By Melissa Mullinax
In her latest publication, “The Purity Myth: How America’s Obsession with Virginity Is Hurting Young Women,” author Jessica Valenti attacks the concept of virginity and its perpetuation in America.
Covering a wide array of fields, Valenti devotes chapters to how politics, public school systems and pornography feed the “purity myth” and strengthen its influence.
In particular, Valenti specifically rails against abstinence only sex education as promoted by Republican presidential administrations.
She also addresses how race and class negatively affect young women within the “purity myth”.
Through a combination of surprising statistics and shocking anecdotes, Valenti builds a well-researched and unapologetically feminist argument against the idolization of young women’s virginity.
She argues that valuing women solely for their sexual actions, or lack thereof, is shallow, oppressive and detrimental to both women and men.
Valenti’s work reads like a cross between a scholarly journal article and shameless feminist propaganda.
Each of the chapters contain footnotes, which direct the reader toward a bibliography in the back of the book.
With a hefty amount of documentation, Valenti displays how well versed and knowledgeable she is on the subject of women’s rights and related matters.
At times, she cites her own blog, www.feministing.com, as a source of information.
In addition to the traditional numbered footnotes, which resemble any other type of thesis that demands research, Valenti also includes other types of footnotes, which are indicated by various symbols such as asterisks and crosses.
These footnotes serve a different purpose.
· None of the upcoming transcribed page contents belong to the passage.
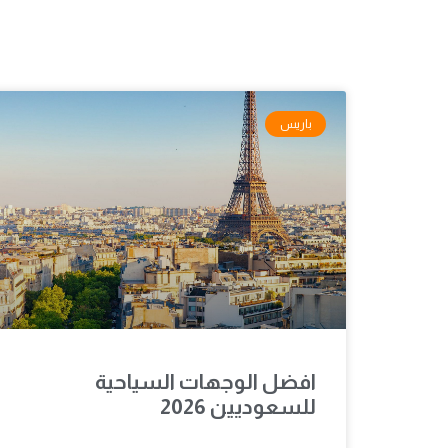
باريس
افضل الوجهات السياحية
للسعوديين 2026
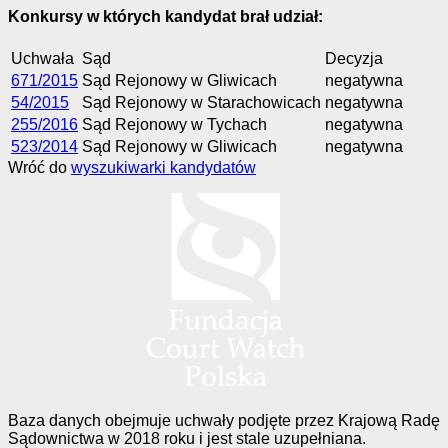
Konkursy w których kandydat brał udział:
Uchwała
Sąd
Decyzja
671/2015
Sąd Rejonowy w Gliwicach
negatywna
54/2015
Sąd Rejonowy w Starachowicach
negatywna
255/2016
Sąd Rejonowy w Tychach
negatywna
523/2014
Sąd Rejonowy w Gliwicach
negatywna
Wróć do
wyszukiwarki kandydatów
Baza danych obejmuje uchwały podjęte przez Krajową Radę
Sądownictwa w 2018 roku i jest stale uzupełniana.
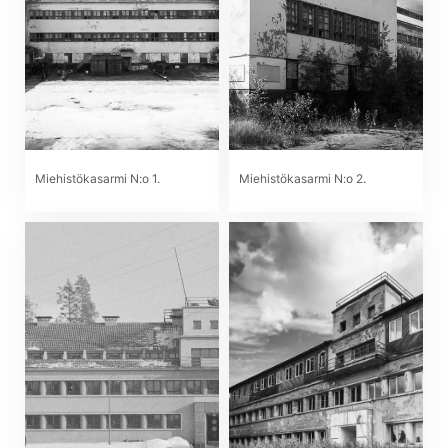
Miehistökasarmi N:o 1.
Miehistökasarmi N:o 2.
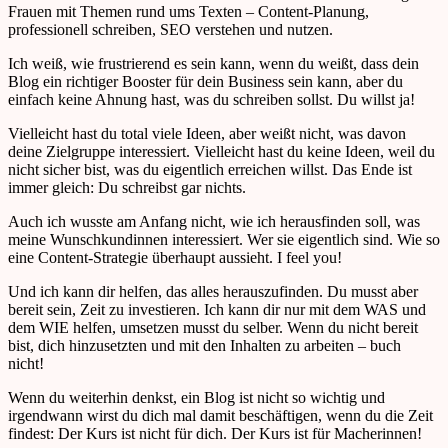
Frauen mit Themen rund ums Texten – Content-Planung,
professionell schreiben, SEO verstehen und nutzen.
Ich weiß, wie frustrierend es sein kann, wenn du weißt, dass dein
Blog ein richtiger Booster für dein Business sein kann, aber du
einfach keine Ahnung hast, was du schreiben sollst. Du willst ja!
Vielleicht hast du total viele Ideen, aber weißt nicht, was davon
deine Zielgruppe interessiert. Vielleicht hast du keine Ideen, weil du
nicht sicher bist, was du eigentlich erreichen willst. Das Ende ist
immer gleich: Du schreibst gar nichts.
Auch ich wusste am Anfang nicht, wie ich herausfinden soll, was
meine Wunschkundinnen interessiert. Wer sie eigentlich sind. Wie so
eine Content-Strategie überhaupt aussieht. I feel you!
Und ich kann dir helfen, das alles herauszufinden. Du musst aber
bereit sein, Zeit zu investieren. Ich kann dir nur mit dem WAS und
dem WIE helfen, umsetzen musst du selber. Wenn du nicht bereit
bist, dich hinzusetzten und mit den Inhalten zu arbeiten – buch
nicht!
Wenn du weiterhin denkst, ein Blog ist nicht so wichtig und
irgendwann wirst du dich mal damit beschäftigen, wenn du die Zeit
findest: Der Kurs ist nicht für dich. Der Kurs ist für Macherinnen!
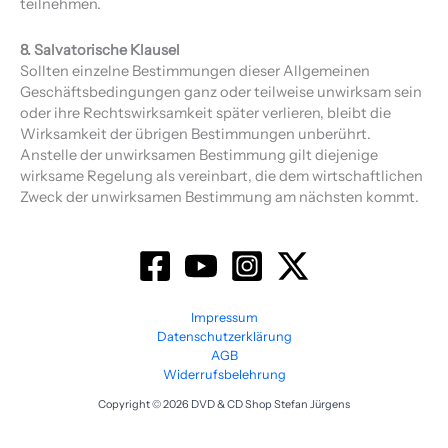
teilnehmen.
8. Salvatorische Klausel
Sollten einzelne Bestimmungen dieser Allgemeinen
Geschäftsbedingungen ganz oder teilweise unwirksam sein
oder ihre Rechtswirksamkeit später verlieren, bleibt die
Wirksamkeit der übrigen Bestimmungen unberührt.
Anstelle der unwirksamen Bestimmung gilt diejenige
wirksame Regelung als vereinbart, die dem wirtschaftlichen
Zweck der unwirksamen Bestimmung am nächsten kommt.
Impressum
Datenschutzerklärung
AGB
Widerrufsbelehrung
Copyright © 2026 DVD & CD Shop Stefan Jürgens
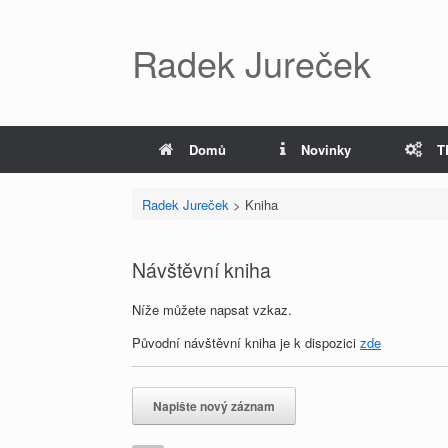
Radek Jureček
Domů
Novinky
T
Radek Jureček
>
Kniha
Návštěvní kniha
Níže můžete napsat vzkaz.
Původní návštěvní kniha je k dispozici
zde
Instead of citing a source for the statement made in het text, the footnotes include personal stories or commentary.
While the comments and stories bring another layer of humor to the book as a whole, they simultaneously have the potential to undercut Valenti’s voice as an authoritative and serious writer.
Discussing a law proposed by a Virginia lawmaker which denies unmarried women access to reproductive technology, she adds in an asterisk footnote, “This is what I like to call the ‘no dick, no deal’ law.”
While certain readers, possibly even most people reading this book, may laugh along with Valenti’s crude and catchy comment, it still leaves them wondering how seriously she expects the audience to take her arguments.
All things considered, her shifting tone works for the general mood of the book.
Part of Valenti’s appeal is her ability to take a controversial problem, such a virginity, write her ideas into a book and maintain a political, ideological, and moral discussion, all the while invoking humor and her own experience.
Making no attempt to appear impartial or neutral, she brings herself into her work and acknowledges her own feminist bias.
At first glance, it appears that Valenti’s main argument in “The Purity Myth” is that women should have sex all the time and everywhere; however, she specifically addresses this misconception.
While she spends many pages in the book unabashedly attacking the Christian Right and its attempt to control women’s bodies through the propagation of patriarchy, Valenti also acknowledges that women may choose to abstain from sex for their own reasons, any of which are valid and which she respects.
The point is that women have a choice that is without shame and without guilt.
Valenti proposes that there is more to woman than her sexuality.
She suggests that in order to break the prevalent classification of women as either virgins or whores, society must recognize a woman’s ability to make her own decisions as a complex and competent individual.